I have a full coaching schedule right now. I'm really not accepting any more coaching clients because I'm too busy working with really successful people, helping them level up their lives even more. And I charge good money for that because it's a tremendous amount of value, but he doesn't know any of that, right? And from the outside, it's like, ah, I don't know if I can trust this guy. I'm just going to be better to be safe than sorry, right? I'm sure is what he's thinking. And not knowing is just, yes, I'm like, there's ...

There's this principle again that we have to, like we all have these boxes, right? Or mold or judgments or rules, whatever you wanna call them, right? There's all kinds of different ways to describe them. It's how we psychologically, it's how we bring order to our life. It's how we don't live in perpetual chaos and mayhem and psychosis.

Rachel Denning (09:17.869)
because we have to have some rules in our head about how things work and what people are, right? And so we create some boundaries and some categories or some labels. We, well, and this is where it gets troublesome is we objectify people, right? We put them into these categories and they become like objects.

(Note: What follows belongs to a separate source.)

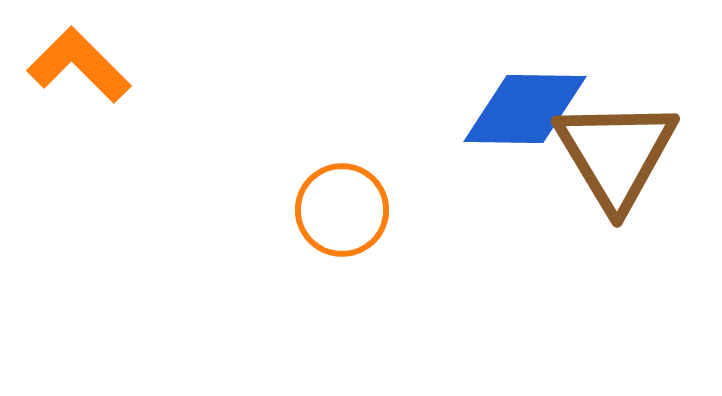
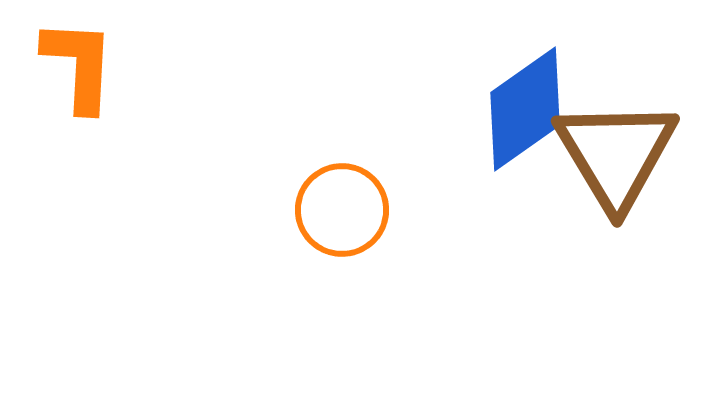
orange L-shape: rotated 48 degrees clockwise
blue diamond: rotated 36 degrees counterclockwise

And this is where we get in trouble. But we do that to try to, you know, it's almost unconscious, right? You're not deliberately saying, oh, there's Bob. I'm going to put Bob over here in this box. And there goes Sarah. Boy, Sarah, she's got to definitely go over in this box. We're kind of doing it subconsciously or unconsciously, but we're doing it to try to have order in our minds. And this comes up, this came up for me a lot.

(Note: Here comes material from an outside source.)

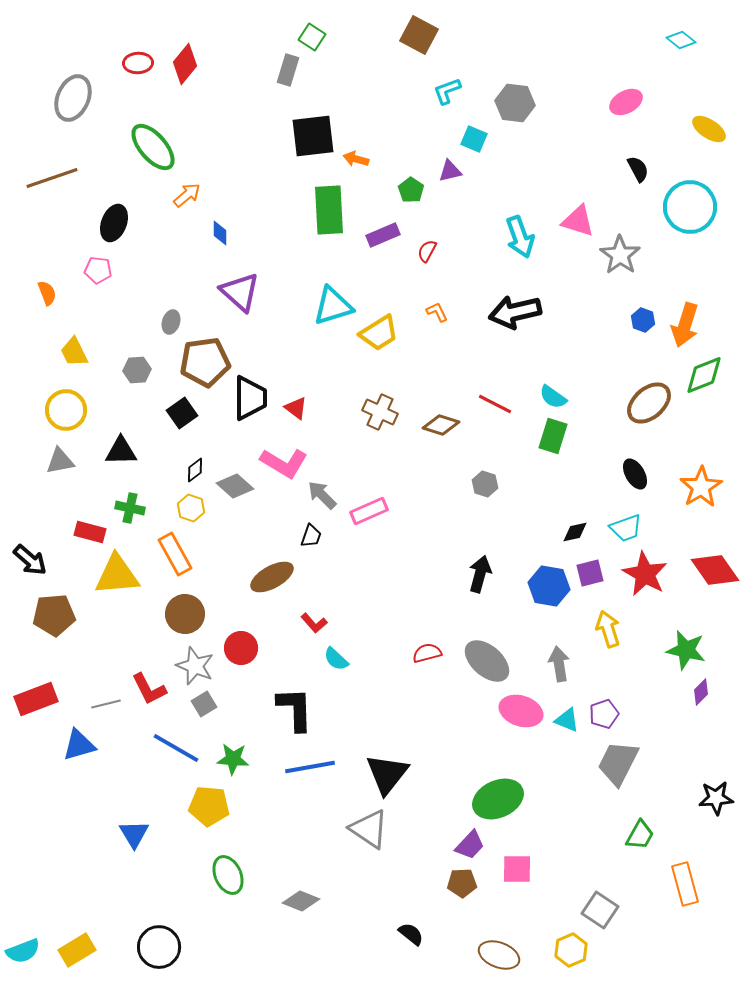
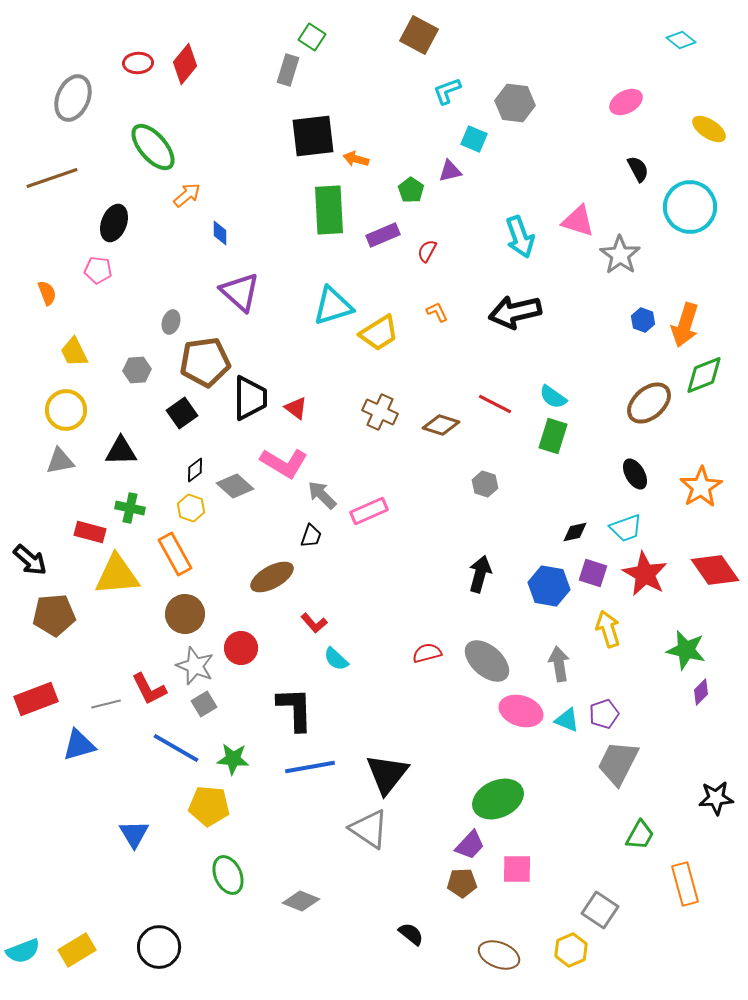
purple square at (590, 573): moved 3 px right; rotated 32 degrees clockwise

I you guys I love to read the Gospels in the New Testament and even if you're not Christian man reading the Gospels and reading about Jesus and his teachings and his parables and his story and the way he interacted with people it is so valuable to understand human nature to Him as a teacher and a leader Just so powerful, but there were instances in there I remember coming across years ago where people you read his story and people turn him away They didn't know who he was

And the things he did were weird and different, right? He was a total disrupter. And so he didn't fit in their boxes. Right? From the regular people, literally from the Jews to the Samaritans, remember the Samaritan woman? He's sitting there talking to her and she's like, ah, you're a little weird. And he's like, look, if you knew who you were talking to, this would be a totally different thing. And when she realized who he was, she went and told everybody, had the whole village come out. But at first she's like, I don't know who you are.

strange. And then other times where he was doing miracles or teaching, he was teaching things that were totally disruptive. Right? He was a he was a revolutionist in society and religion. And people sent him off. They're like, man, get out of here. They like some of the villages literally asked him to leave. And I remember reading that years ago thinking, man, if they had any idea who they were talking to, they were like, well,

Rachel Denning (11:43.565)
We'll deal with any inconvenience, any disruption, any, like, any way, like, whatever. Like, well, because if they knew, really knew who he was, they would have responded totally differently, but as it was, they just, he didn't fit in their boxes.

And so they asked them to leave. So what's interesting is you go through life. You guys know this already, but I want to just articulate it for all of us to revisit because you've had these experiences where you've misjudged people and you've had the experiences where you have judged correctly, right? And that's, you know, ideally want to be heavier on the judging correctly side. And I honestly, I do think it is appropriate to judge in many instances, right? Because if we...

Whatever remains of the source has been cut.